ABSTRACTThe temporal variation of greenhouse gas (GHG) emission in a petrochemical wastewater treatment plant (WWTP) was investigated in this study. Two approaches including an in-situ continuous monitoring and a typical grab sampling methods were also compared. The in-situ continuous monitoring method provided more detailed information regarding the temporal variations of GHG concentrations. A sufficient sampling frequency (e.g., once every 6 hours) for the grab sampling method is required to effectively resolve the diurnal variations of GHG concentrations. This study highlights significant diurnal variations of GHG concentrations in different wastewater treatment units.
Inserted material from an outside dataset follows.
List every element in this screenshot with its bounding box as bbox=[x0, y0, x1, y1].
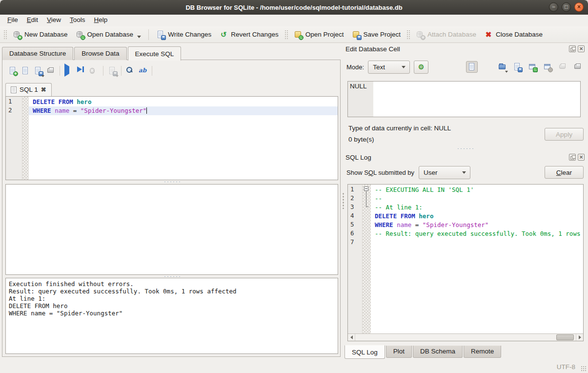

Only with proper and reliable sampling and analytical methods, it becomes possible to correctly identify the characteristics of GHG emissions and to develop strategies to curtail the GHG emissions from such an important source in response to regulatory measures and international treaties. This study revealed that N2O was the dominant species responsible for GHG emissions in the WWTP and the emission factors of CH4 and N2O were higher in the equalization tank and final sedimentation tank compared to other units. We further compared the GHG emission factors of this study with other literatures, showing that the GHG emission factors were lower than those measured in Netherlands, Australia, and IPCC, but similar to those measured in Japan.

Highlights

Greenhouse gas (GHG) emissions by anthropogenic activities such as production and use of fossil fuels and agricultural and industrial activities have considerably increased the greenhouse gas (GHG) concentrations in the atmosphere (ElFadel and Massoud, 2001; Fangueiro et al, 2010; Daelman et al, 2012; Daelman et al, 2013; Muangthai et al, 2016)
This study revealed that N2O was the dominant species responsible for GHG emissions in the WWTP and the emission factors of CH4 and N2O were higher in the equalization tank and final sedimentation tank compared to other units
We further compared the GHG emission factors of this study with other literatures, showing that the GHG emission factors were lower than those measured in Netherlands, Australia, and Intergovernmental Panel on Climate Change (IPCC), but similar to those measured in Japan

Summary

Introduction

Greenhouse gas (GHG) emissions by anthropogenic activities such as production and use of fossil fuels and agricultural and industrial activities have considerably increased the GHG concentrations in the atmosphere (ElFadel and Massoud, 2001; Fangueiro et al, 2010; Daelman et al, 2012; Daelman et al, 2013; Muangthai et al, 2016). Due to the significant environmental impacts by climate change attributable to global warming, there is an increasing need to comprehensively understand the GHG emission from industrial WWTPs and to provide detailed and correct information for developing mitigation approaches. Wastewater treatment is the fifth largest source for the anthropogenic CH4 emissions in the atmosphere, contributing approximately 9% of total CH4 emission in 2000 (USEPA, 2006; Jarosław et al, 2016). The combined emissions in the U.S, China, India, and Indonesia accounted for 49% of the global CH4 emission from wastewater treatment. For N2O, wastewater treatment represents the sixth largest contributor for anthropogenic emissions in the atmosphere (approximately 3% of total N2O emission). The combined emissions from wastewater treatment in the U.S, China, India, and Indonesia contributed to approximately 50% of total N2O emission in the atmosphere. The CH4 and N2O emissions from treatment of wastewater are expected to grow by approximately 20% and 13% between 2005 and 2020, respectively (Diksha and Santosh, 2012)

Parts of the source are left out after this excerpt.